Many countries have been on the quest to launch CBDCs. According to data from Crowdsourcingweek, up to 105 countries have shown interest in these central bank digital currencies.
Out of these countries, the Bahamas, Nigeria, the Caribbeans, China, and Jamaica have launched CBDCs. In addition, other countries, such as Ghana, South Africa, UAE, Thailand, Malaysia, Singapore, etc., have launched theirs on a pilot basis.
But amid the interest following these CBDCs, the former Bank of England advisor, Tony Yates, states that the project is not worth it. According to Yates, the risks and costs of rolling out digital currencies are way higher than their benefits. The advisor shared his take in an opinion piece by Financial Times.
Recall that the Bank of England is amongst the central banks planning a CBDC launch. But Yates is against such a move.
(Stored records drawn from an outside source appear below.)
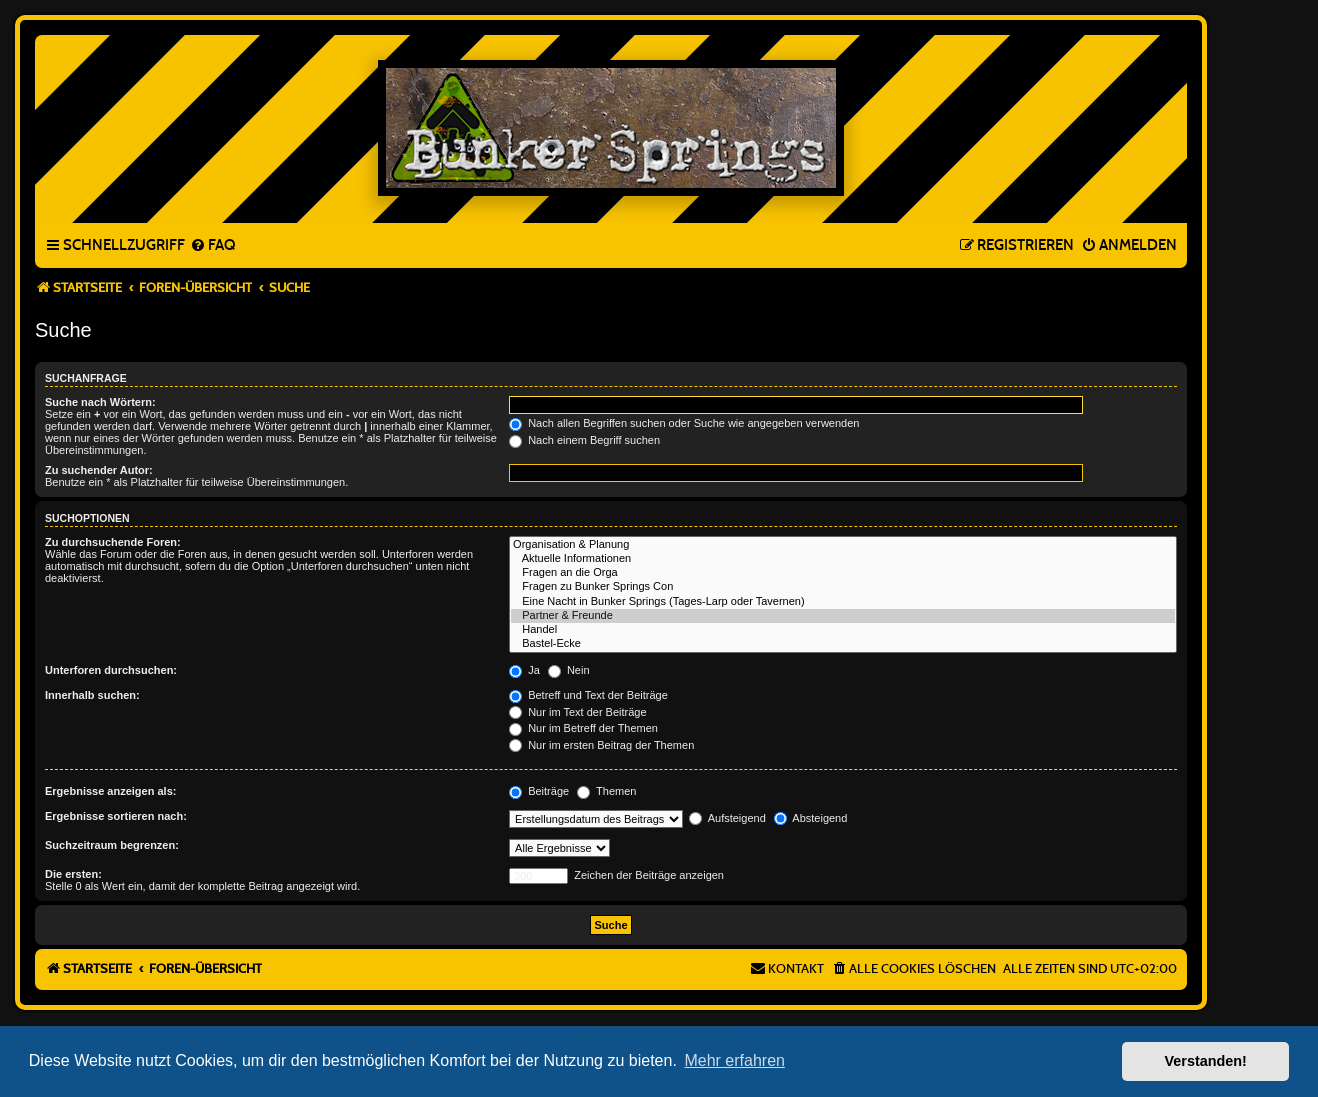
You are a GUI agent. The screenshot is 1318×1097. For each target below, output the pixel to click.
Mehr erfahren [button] (734, 1060)
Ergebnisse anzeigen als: (110, 791)
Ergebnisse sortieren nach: (116, 816)
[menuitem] (212, 246)
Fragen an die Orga (843, 573)
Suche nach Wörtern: (100, 402)
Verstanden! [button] (1206, 1061)
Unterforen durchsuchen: (111, 670)
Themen (606, 791)
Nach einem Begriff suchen (584, 440)
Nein (569, 670)
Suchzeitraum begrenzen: (112, 845)
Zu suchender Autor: (99, 470)
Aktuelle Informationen (843, 559)
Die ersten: (73, 874)
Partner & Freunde (843, 616)
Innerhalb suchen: (92, 695)
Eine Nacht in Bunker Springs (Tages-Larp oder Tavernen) (843, 602)
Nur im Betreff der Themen (583, 728)
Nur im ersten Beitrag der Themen (601, 745)
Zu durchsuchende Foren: (113, 542)
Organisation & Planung (843, 545)
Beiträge (539, 791)
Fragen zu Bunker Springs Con (843, 587)
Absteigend (811, 818)
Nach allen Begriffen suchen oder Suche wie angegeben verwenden (684, 423)
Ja (524, 670)
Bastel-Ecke (843, 644)
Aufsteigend (727, 818)
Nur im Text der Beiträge (577, 712)
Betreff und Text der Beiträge (588, 695)
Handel (843, 630)
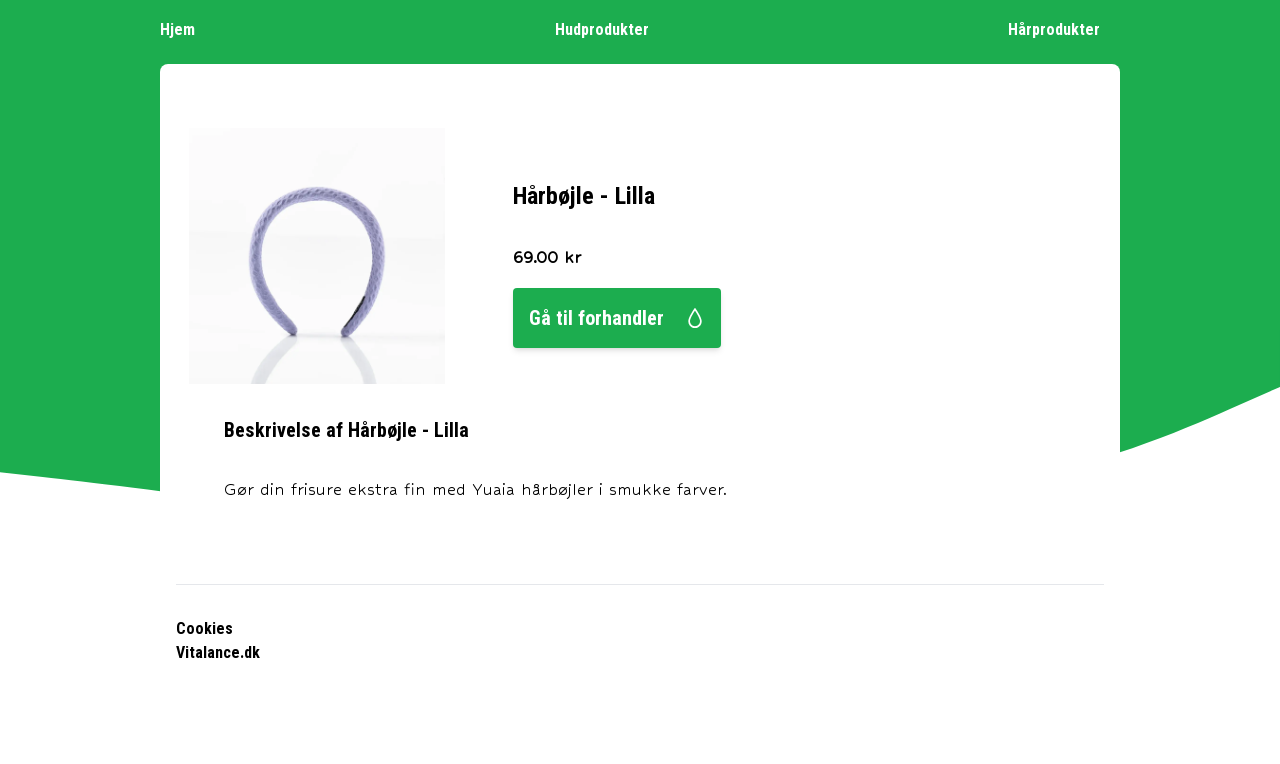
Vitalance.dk (218, 652)
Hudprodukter (612, 28)
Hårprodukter (1064, 28)
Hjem (187, 28)
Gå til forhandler (617, 318)
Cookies (204, 628)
Yates Shows Skepticism About Crypto And CBDCs
Before now, Yates hasn’t been a fan of crypto. So, he believes that cryptos are not the best candidates to serve as money.
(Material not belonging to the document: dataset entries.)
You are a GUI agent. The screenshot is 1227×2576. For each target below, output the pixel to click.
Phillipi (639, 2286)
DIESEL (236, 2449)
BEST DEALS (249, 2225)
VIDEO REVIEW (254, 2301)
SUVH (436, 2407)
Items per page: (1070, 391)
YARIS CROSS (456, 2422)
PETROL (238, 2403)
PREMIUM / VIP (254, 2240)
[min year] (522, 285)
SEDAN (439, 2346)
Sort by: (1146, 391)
According to him, the currencies are time-consuming and expensive in transactions. Also, the cryptos don’t have money supplies that humans manage to ensure a steady flow for inflation. Specifically, the advisor points to BTC usage as speculative and illicit.
But according to a report by CipherTrace, illicit crypto transactions and activities have declined since 2022. According to the blockchain forensic firm, the figure for 2020 was from 0.62-0.65%. But in 2021, the figure fell to 0.10-0.15%.
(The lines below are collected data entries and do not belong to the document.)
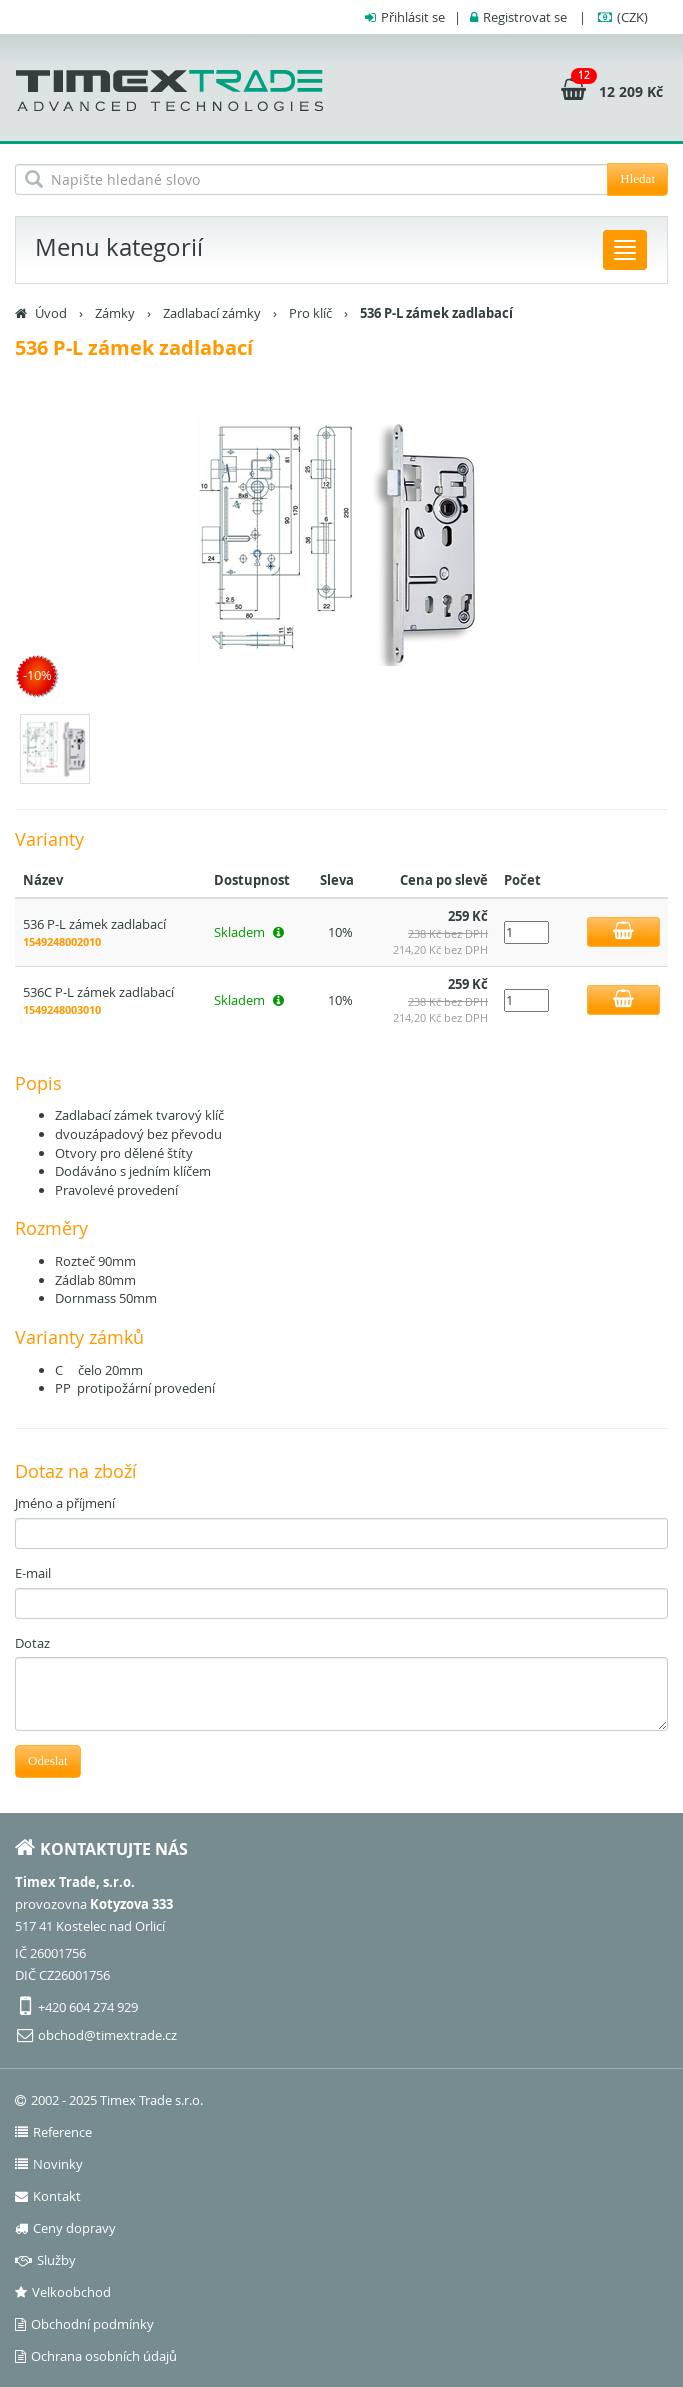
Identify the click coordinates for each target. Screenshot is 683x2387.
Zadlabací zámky (212, 313)
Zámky (115, 313)
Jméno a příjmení (65, 1503)
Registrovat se (525, 17)
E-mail (33, 1573)
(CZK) (632, 17)
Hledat (637, 178)
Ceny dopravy (65, 2228)
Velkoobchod (63, 2292)
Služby (45, 2260)
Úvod (51, 313)
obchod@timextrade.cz (107, 2035)
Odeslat (48, 1760)
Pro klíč (310, 313)
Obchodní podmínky (84, 2324)
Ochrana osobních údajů (96, 2356)
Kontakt (48, 2196)
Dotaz (32, 1643)
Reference (53, 2132)
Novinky (49, 2164)
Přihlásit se (413, 17)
The above report shows that BTC usage in illicit activities has reduced drastically. Moreover, being a public ledger, everyone can access it reducing loopholes for illegal activities.
Also, its Layer-2 Lightening Network makes remittance payments faster than before, negating Yates’s opinion about time consumption in crypto transactions. Moreover, more use cases for cryptos and stablecoins have emerged over the years showing more acceptance and adoption.
As for CBDCs, Yates questions the reason behind its global rollout since data shows that many countries have already created digital versions of notes, cash, and coins. On that, Yates opines that the currencies could be a way to quash crypto, including Bitcoin.
However, he pointed out that launching CBDCs will make central bank reserves widely accessible to many besides counterparties. Also, Yates argues that employing staff just for building and managing the software and hardware for CBDCs will be a massive undertaking for central banks.
Some CBDC Experiences So Far
While Tony Yates advises the Bank of England against the launch of CBDCs, others central banks have tested the waters. Some of the results are good, like in the case of China recording more transactions in CBDCs. But others are discouraging, leading to a more cautious approach to its adoption. For instance, Nigeria recorded a sluggish adoption in its CBDCs launch, the eNaira.
But, according to an 83-page document published by the Nigerian Central Bank for 2025, the country’s apex bank aims at exploring the adoption of blockchain technology to power its CBDCs. Also, it is considering the potential of stablecoins and how to handle its ICOs over the next two years leading to 2025.
Another report shows that Tanzania is now cautious about adopting CBDC after its initial research. The Bank of Tanzania published a notice on Jan. 14 about its research and findings so far but failed to state when it will decide to launch it. Meanwhile, the country has banned crypto usage since 2019.